Discussion Paper
Benefit-sharing in dam projects on shared rivers
Hensengerth, Oliver / Ines Dombrowsky / Waltina ScheumannDiscussion Paper (6/2012)
Bonn: German Development Institute / Deutsches Institut für Entwicklungspolitik (DIE)
ISBN: 978-3-88985-549-7
Price: 6 €
In recent years, the concept of benefit-sharing has been proposed as a means of fostering the cooperative use of international rivers. Most of the relevant literature focuses on opportunities for the generation of net benefits from cooperation; however, little attention has so far been paid to specific mechanisms for benefit-sharing applied to the specific case of dams on international rivers. This study therefore fills this gap and asks both what incentives can be offered to encourage benefit-sharing and what benefit-sharing mechanisms can be identified. As a first step, it develops a conceptual framework for benefit-sharing in dam projects. The second step is to test this framework at existing dams on the Rivers Senegal, Columbia, Orange-Senqu, Nile and Zambezi and to explore the benefit-sharing mechanisms used by undertaking an extensive review of the literature.

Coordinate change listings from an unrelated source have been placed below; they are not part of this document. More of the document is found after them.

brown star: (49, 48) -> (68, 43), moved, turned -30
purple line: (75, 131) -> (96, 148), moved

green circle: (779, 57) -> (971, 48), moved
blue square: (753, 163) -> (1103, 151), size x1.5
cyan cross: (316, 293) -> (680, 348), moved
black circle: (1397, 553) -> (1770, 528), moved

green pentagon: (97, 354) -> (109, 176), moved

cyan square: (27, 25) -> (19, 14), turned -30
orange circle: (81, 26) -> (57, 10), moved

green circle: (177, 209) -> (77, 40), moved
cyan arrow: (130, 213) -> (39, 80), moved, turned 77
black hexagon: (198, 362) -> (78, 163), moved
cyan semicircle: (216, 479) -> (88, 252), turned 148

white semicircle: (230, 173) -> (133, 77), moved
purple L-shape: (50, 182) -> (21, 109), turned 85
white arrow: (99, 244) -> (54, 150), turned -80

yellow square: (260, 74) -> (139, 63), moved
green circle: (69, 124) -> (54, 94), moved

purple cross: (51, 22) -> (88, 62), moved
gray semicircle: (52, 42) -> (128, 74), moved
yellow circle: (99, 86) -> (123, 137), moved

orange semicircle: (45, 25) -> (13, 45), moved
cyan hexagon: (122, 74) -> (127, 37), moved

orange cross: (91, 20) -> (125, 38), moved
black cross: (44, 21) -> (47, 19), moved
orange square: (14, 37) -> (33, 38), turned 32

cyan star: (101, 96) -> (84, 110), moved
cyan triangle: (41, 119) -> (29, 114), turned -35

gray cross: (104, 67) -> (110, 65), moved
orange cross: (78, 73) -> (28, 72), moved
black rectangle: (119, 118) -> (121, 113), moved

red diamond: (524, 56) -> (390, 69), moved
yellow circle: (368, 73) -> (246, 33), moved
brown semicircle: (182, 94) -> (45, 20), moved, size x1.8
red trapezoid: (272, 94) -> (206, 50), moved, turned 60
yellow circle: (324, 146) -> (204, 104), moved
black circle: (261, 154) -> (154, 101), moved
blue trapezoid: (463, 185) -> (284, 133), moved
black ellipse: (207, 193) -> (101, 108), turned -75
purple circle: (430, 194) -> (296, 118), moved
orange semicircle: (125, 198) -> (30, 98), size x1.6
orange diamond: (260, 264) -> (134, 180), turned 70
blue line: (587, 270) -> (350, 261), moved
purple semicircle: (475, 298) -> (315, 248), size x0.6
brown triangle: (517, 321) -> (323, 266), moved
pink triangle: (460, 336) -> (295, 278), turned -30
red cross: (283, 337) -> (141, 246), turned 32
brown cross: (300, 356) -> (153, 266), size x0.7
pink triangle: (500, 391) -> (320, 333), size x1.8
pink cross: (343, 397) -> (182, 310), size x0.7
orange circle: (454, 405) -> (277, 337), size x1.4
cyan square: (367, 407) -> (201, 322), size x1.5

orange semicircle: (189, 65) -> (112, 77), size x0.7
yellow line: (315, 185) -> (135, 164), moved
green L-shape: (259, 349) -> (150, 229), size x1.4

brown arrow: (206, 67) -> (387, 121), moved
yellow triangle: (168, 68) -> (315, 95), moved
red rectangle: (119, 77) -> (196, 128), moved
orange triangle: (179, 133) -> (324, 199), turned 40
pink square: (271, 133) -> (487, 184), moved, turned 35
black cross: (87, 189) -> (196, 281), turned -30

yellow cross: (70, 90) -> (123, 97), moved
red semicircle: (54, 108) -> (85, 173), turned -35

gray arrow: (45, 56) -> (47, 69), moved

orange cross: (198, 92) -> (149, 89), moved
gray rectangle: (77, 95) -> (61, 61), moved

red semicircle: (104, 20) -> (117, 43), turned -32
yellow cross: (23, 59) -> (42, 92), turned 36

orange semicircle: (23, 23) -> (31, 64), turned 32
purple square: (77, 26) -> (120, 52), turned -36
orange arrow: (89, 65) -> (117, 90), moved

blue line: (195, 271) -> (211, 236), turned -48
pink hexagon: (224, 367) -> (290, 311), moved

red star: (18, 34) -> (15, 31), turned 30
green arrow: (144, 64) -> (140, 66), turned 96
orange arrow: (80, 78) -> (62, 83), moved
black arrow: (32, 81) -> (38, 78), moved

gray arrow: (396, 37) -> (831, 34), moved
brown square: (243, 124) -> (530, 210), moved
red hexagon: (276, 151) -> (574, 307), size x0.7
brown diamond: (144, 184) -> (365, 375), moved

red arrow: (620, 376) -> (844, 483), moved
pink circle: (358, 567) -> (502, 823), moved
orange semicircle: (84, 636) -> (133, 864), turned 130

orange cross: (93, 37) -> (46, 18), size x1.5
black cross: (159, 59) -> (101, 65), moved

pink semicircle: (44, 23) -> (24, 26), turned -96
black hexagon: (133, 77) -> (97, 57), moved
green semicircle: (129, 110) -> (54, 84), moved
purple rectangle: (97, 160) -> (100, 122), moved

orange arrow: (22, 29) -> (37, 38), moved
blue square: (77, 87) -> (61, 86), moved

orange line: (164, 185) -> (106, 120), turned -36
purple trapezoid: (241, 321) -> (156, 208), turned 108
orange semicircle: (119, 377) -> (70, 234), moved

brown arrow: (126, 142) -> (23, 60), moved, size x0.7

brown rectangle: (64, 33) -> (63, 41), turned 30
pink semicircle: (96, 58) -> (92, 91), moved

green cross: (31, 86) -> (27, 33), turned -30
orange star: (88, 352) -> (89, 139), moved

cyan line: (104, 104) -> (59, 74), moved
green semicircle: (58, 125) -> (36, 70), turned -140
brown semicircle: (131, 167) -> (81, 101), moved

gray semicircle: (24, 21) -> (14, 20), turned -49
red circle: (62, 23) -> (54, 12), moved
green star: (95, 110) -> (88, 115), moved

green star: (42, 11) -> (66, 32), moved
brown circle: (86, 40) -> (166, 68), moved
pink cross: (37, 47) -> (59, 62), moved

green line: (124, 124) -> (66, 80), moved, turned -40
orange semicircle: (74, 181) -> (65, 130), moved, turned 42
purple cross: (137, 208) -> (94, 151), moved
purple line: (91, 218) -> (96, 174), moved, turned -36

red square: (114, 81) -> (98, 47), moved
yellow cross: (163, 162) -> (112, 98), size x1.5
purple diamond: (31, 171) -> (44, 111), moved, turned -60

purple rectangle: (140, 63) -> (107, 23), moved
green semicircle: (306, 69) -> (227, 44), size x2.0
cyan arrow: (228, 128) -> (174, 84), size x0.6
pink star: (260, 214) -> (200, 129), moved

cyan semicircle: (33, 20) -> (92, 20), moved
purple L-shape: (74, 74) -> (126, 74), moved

As its third step it analyses factors that influence benefit-sharing on the basis of a review of the literature and the insights gained from the cases analysed.
The paper finds that the opportunities for deriving benefits from cooperation depend on the alignment of hydrological and political boundaries and the location of the dam in relation to them (hydro-political constellations) and on the aims and external effects of the individual dam. Incentives to cooperate on dams on shared rivers exist if: (i) cooperation will enable economic or financial limits to unilateral action to be overcome (Senegal); (ii) altering the design of a dam upstream will increase aggregate net benefits (Columbia); (iii) locating a dam upstream will increase aggregate net benefits (Orange-Senqu); (iv) compensating for negative externalities upstream will preclude conflict (Nile); and (v) a joint dam on a border river will produce mutual benefits (Zambezi). The case studies show that various benefit-sharing mechanisms are possible: (A) costs are shared in relation to benefits where dams are jointly owned (Senegal, Zambezi); (B) the party altering its unilateral dam design is compensated for any losses it incurs as a result of this alteration and net benefits of cooperation are shared (Columbia); and (C) the downstream state convinces the upstream state to build a dam, covers the cost and shares the net benefits derived from the dam (Orange-Senqu). The study further shows how political and institutional factors and the process influence the likelihood of the benefits of dams on shared rivers being shared. It also indicates that the neglect of negative environmental and social concern may lead to conflict and lengthy renegotiations at a later stage. These initial findings may provide guidance for riparian states engaged in and donors facilitating negotiations on dam projects on international rivers. From a scientific point of view, the typology developed should be tested further in additional case studies.